Samsung (Seoul) also sells hard disk drives, but the company is aggressively
developing NAND-based solid-state storage devices as a potential replacement for
traditional storage, especially in MP3 players like Apple Computer Inc.’s iPod.
Apple is using NAND-based solid-state storage in some iPods and hard drives in
other models.
Now, Samsung is expanding its flash storage efforts into notebook PCs and
related markets, which puts the company in further competition against the
disk-drive makers. The company’s new product, dubbed the 32-GB Flash-SSD, is
said to serve the same purpose as a hard disk drive for notebooks and other
mobile computers, according to Samsung.
According to the Company sources, the solid-state storage drive is said to
weigh only half as much as a comparably-sized, 1.8-inch hard drive, but it reads
data three times faster and writes data 1.5 times faster. Further, Flash-SSD
uses just 5 percent of the electricity needed to power a hard disk drive and is
noiseless. Overall, Samsung sees the global solid-state storage market surging
from $540 million in 2006 to $4.5 billion by 2010.

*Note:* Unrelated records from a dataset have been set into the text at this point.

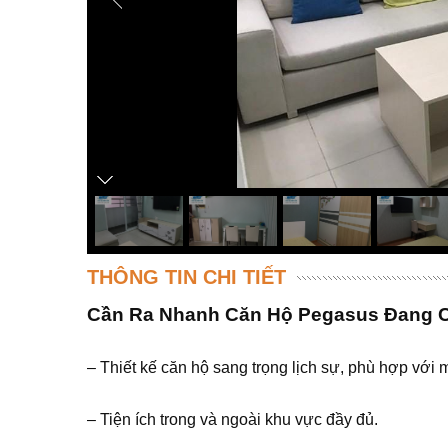
THÔNG TIN CHI TIẾT
Cần Ra Nhanh Căn Hộ Pegasus Đang 
– Thiết kế căn hộ sang trọng lịch sự, phù hợp với 
– Tiện ích trong và ngoài khu vực đầy đủ.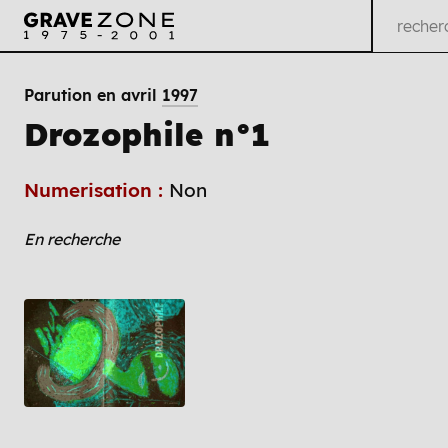
Parution en avril
1997
Drozophile n°1
Numerisation :
Non
En recherche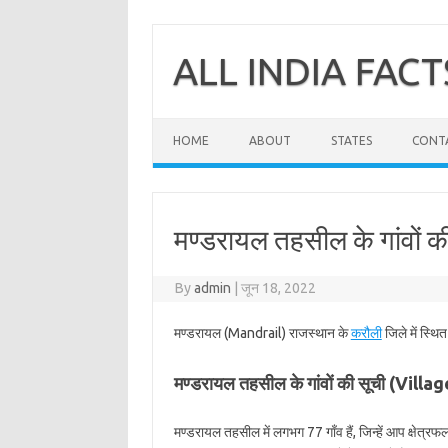
Skip
to
content
ALL INDIA FACT
HOME
ABOUT
STATES
CONT
मण्डरायल तहसील के गांवों क
By
admin
|
जून 18, 2022
मण्डरायल (Mandrail) राजस्थान के
करौली
जिले में स्थ
मण्डरायल तहसील के गांवों की सूची (Vill
मण्डरायल तहसील में लगभग 77 गाँव हैं, जिन्हें आप क्षेत्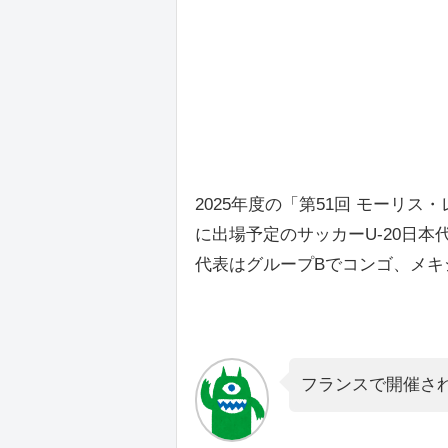
2025年度の「第51回 モーリ
に出場予定のサッカーU-20日
代表はグループBでコンゴ、メキ
フランスで開催さ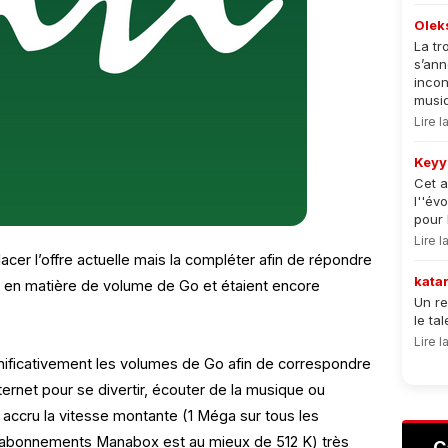
Olek
La tr
s’an
incon
musiqu
Lire 
Keyy
Cet a
l''év
pour 
Lire 
acer l’offre actuelle mais la compléter afin de répondre
kata
s en matière de volume de Go et étaient encore
Un re
le ta
Lire 
nificativement les volumes de Go afin de correspondre
ternet pour se divertir, écouter de la musique ou
 accru la vitesse montante (1 Méga sur tous les
 abonnements Manabox est au mieux de 512 K) très
C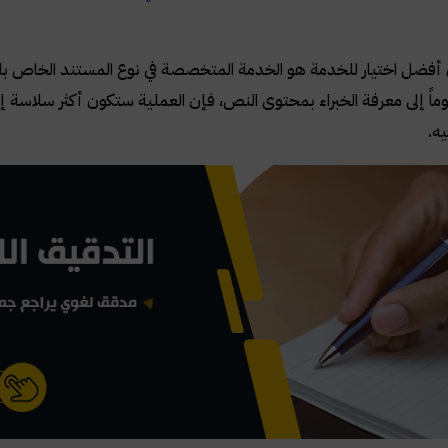
ن أفضل اختيار للخدمة هو الخدمة المتخصصة في نوع المستند الخاص بك
اً إلى معرفة الخبراء بمحتوى النص، فإن العملية ستكون أكثر سلاسة إذا
ه.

In a separate announcement, Samsung said that its OneNAND product will be
offered for the first time in external memory cards. OneNAND is a device that
incorporates buffer memory, a controller and NAND flash memory on a single
chip.An alternative to standard NAND flash memory cards, the OneNAND-based
memory cards are available in 32- to 256-MB densities.
Samsung's new, high-performance memory card, moviNAND, combines a
MultiMediaCard v.4 (MMC) controller with up to 4-GB of NAND. Typical
applications include MP3 players, digital still cameras, mobile phones, and
small form-factor PCs. moviNAND can transfer mobile video and other multimedia
data at speeds of up to 52-megabits-per-second, according to Samsung.